Using Azure WASB, ADLS, and ADLS2 with Splice Machine

This topic walks you through the steps required to configure Azure Blob (WASB), Azure Data Lake Storage (ADLS), and Azure Data Lake Storage Gen 2 (ADLS2) with Splice Machine.

This topic contains these sections:

Configuring WASB and ADLS Storage Access

This section shows you how to configure WASB and ADLS storage for Splice Machine Access, in these subsections:

Configuring and Uploading Your Data

  1. Log in to the Azure portal.

    If needed, first create an Azure account.

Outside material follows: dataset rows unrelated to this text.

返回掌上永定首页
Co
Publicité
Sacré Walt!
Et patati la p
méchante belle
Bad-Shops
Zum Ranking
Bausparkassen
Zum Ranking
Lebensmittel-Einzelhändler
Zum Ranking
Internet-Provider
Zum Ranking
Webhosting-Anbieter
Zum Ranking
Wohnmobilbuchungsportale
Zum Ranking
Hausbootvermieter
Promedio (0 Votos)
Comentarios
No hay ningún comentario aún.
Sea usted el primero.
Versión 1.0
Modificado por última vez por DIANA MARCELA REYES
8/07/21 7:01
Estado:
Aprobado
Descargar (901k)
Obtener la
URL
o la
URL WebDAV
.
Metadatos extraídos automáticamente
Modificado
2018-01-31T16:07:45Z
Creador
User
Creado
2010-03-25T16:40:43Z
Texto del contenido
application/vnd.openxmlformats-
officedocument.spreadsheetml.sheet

Then log in to the portal at https://portal.azure.com.

  2. Create a resource group:

    Follow the instructions on this page to create a resource group: https://docs.microsoft.com/en-us/azure/azure-resource-manager/manage-resource-groups-portal.

    For example, create the myResourceGroup resource group.

  3. Create a Data Lake Storage Gen1 account:

    Follow the instructions on this page: https://docs.microsoft.com/en-us/azure/data-lake-store/data-lake-store-get-started-portal.

    For example:

    name: myadls1
    resource group: myResourceGroup
    
  4. Upload your data file:

    In the Azure Data Explorer, create a new folder, and then upload your file (for example, myData) to that folder.

  5. Create credentials:

    Create Credentials, as described in this page: https://docs.microsoft.com/en-us/azure/data-lake-store/data-lake-store-service-to-service-authenticate-using-active-directory#create-an-active-directory-application.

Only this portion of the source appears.